Publicado: Quinta-feira, 14 de janeiro de 2010
Salathiel de Souza questiona: Há corrupção em Itu?
Camila Bertolazzi
Estamos acostumados a ligar o termo “corrupção” (do latim corruptus) a “apodrecimento; putridão”. Entretanto, a palavra também pode ter o significado de “quebrado em pedaços”, cujo uso é menos comum. A corrupção é um mal que quebra a sociedade brasileira por dentro.
Há vários tipos de corrupção. Há a corrupção moral e dos costumes, por exemplo. Porém, 99% das pessoas liga o termo imediatamente ao meio político, mesmo sabendo que a corrupção existe também no sistema judiciário, nas empresas privadas ou nos esportes.
De modo geral, corrupção é corrupção. E ponto final. Não existe corrupçãozinha. Pagar uma cerveja para que o guarda de trânsito faça vista grossa, é corrupção. Subornar funcionário público em troca de liberação de taxas, também é. Sonegar imposto maquiando a contabilidade da firma é outra forma de corrupção, mais elaborada.
Infelizmente a corrupção existe em todas as esferas. Em todos os países. Ela anda por toda parte, porém com mais evidência no universo da política. Chego a pensar que a corrupção seja onipresente. Está em todas as partes do planeta. Dentro e fora da consciência humana. Assim sendo, deve estar em também em Itu.
A grande mídia veicula diariamente dezenas de casos de corrupção Brasil afora. Próxima de completar 50 anos de fundação, nossa capital federal deixou de ser símbolo da era dourada de Juscelino Kubistchek. Brasília é hoje um lugar de negociatas e transações, de atos secretos e nomeações arranjadas, de armações políticas e farras de passagens aéreas pagas com o dinheiro público.
Sobre Itu a nossa mídia regional quase nunca destaca esse problema. Particularmente, nunca fiquei sabendo de casos de corrupção entre os políticos que atuam na cidade. Vez em quando a gente ouve algumas histórias, mas sabe como é: o povo tem o costume de falar demais e, provar que é bom, nada.
Confesso que o assunto me deixa confuso. Sei que há corrupção em solo ituano deve existir. Mas nunca a vi de verdade. Ela fica assim como um saci, uma bruxa ou um fantasma. Não sei se existe mesmo, mas que deve haver, deve. Ou seria o nosso município o único ponto do universo agraciado com a inexistência dela?

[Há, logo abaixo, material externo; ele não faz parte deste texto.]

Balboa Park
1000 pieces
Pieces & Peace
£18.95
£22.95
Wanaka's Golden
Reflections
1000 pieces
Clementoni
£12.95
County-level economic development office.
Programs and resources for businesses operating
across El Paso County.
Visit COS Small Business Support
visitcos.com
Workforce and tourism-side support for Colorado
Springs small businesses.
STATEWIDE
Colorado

Os políticos, nossos governantes e legisladores, carregam o fardo da desconfiança geral do povo brasileiro. Já dizia Esopo, o lendário autor grego da Antiguidade: “Nós enforcamos os ladrõezinhos e indicamos os grandes ladrões para cargos públicos”. Ou seja, a coisa toda não vem de hoje...

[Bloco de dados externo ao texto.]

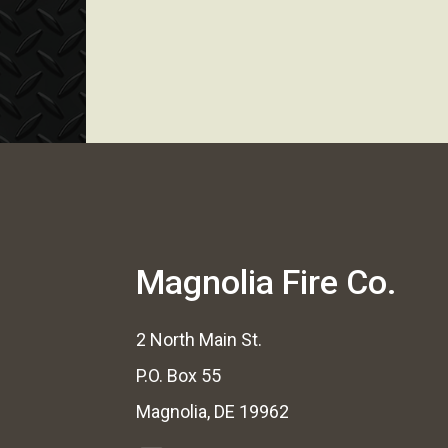
Magnolia Fire Co.
2 North Main St.
P.O. Box 55
Magnolia, DE 19962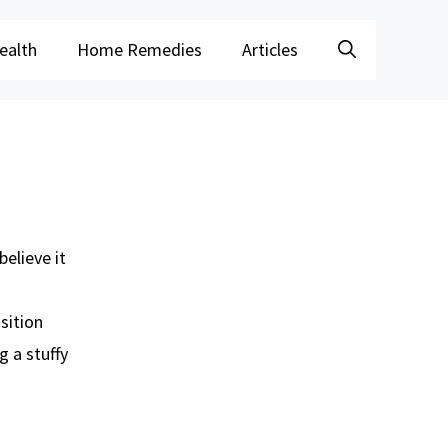
ealth
Home Remedies
Articles
believe it
sition
g a stuffy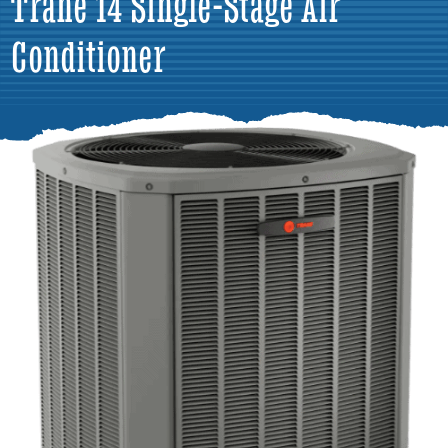
Trane 14 Single-Stage Air
Conditioner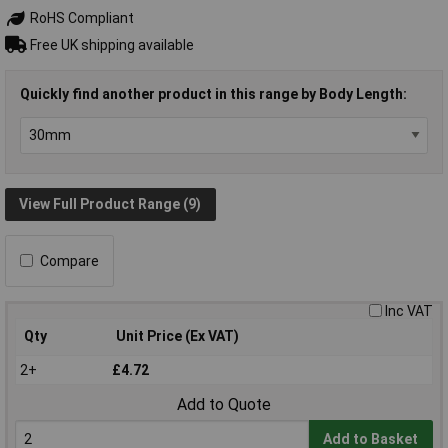
RoHS Compliant
Free UK shipping available
Quickly find another product in this range by Body Length:
View Full Product Range (9)
Compare
Inc VAT
Qty
Unit Price (Ex VAT)
2+
£4.72
Add to Quote
Add to Basket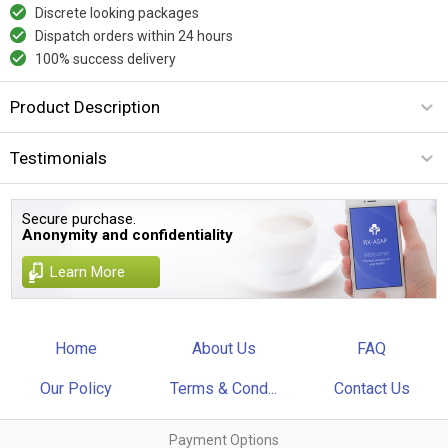
Discrete looking packages
Dispatch orders within 24 hours
100% success delivery
Product Description
Testimonials
Secure purchase.
Anonymity and confidentiality
Learn More
Home
About Us
FAQ
Our Policy
Terms & Cond...
Contact Us
Payment Options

É certo que não se pode generalizar. Há corruptos também entre médicos, advogados, jornalistas e assistentes sociais. Mas a classe política que me desculpe: merece tal pecha pelo tanto de material que nos fornece diariamente. É como diria o cartunista, escritor e humorista Ziraldo: “No Brasil, homem público é masculino de mulher pública”.
Não vejo problema algum que um político enriqueça durante a carreira. Aliás, é algo quase impossível isso não acontecer. Afinal, o salário de vereadores, prefeitos, governadores, deputados, senadores e presidentes é muitas vezes mais alto do que a média salarial dos brasileiros comuns. Porém, há casos absurdos de enriquecimento.

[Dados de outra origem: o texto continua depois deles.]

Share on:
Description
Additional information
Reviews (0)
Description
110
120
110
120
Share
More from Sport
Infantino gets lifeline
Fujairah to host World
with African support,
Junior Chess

Citarei alguns nomes de expressão nacional, sem fazer juízos de valor. Baseio-me apenas em dados fornecidos pelos próprios políticos à Justiça Eleitoral. O senador Renan Calheiros, por exemplo. Em 1978, ao ingressar na política, tinha apenas um fusquinha. Hoje seu patrimônio estimado é de 10 milhões de reais. O atual deputado Jader Barbalho tinha um carro e uma casa própria em 1974. Hoje seu patrimônio beira os 30 milhões de reais.
Se você tem idade suficiente, faça um esforço para recordar quais eram suas posses na década de 1970. Em seguida, veja o patrimônio pessoal que tem atualmente. Agora me responda: algo se compara às façanhas descritas acima?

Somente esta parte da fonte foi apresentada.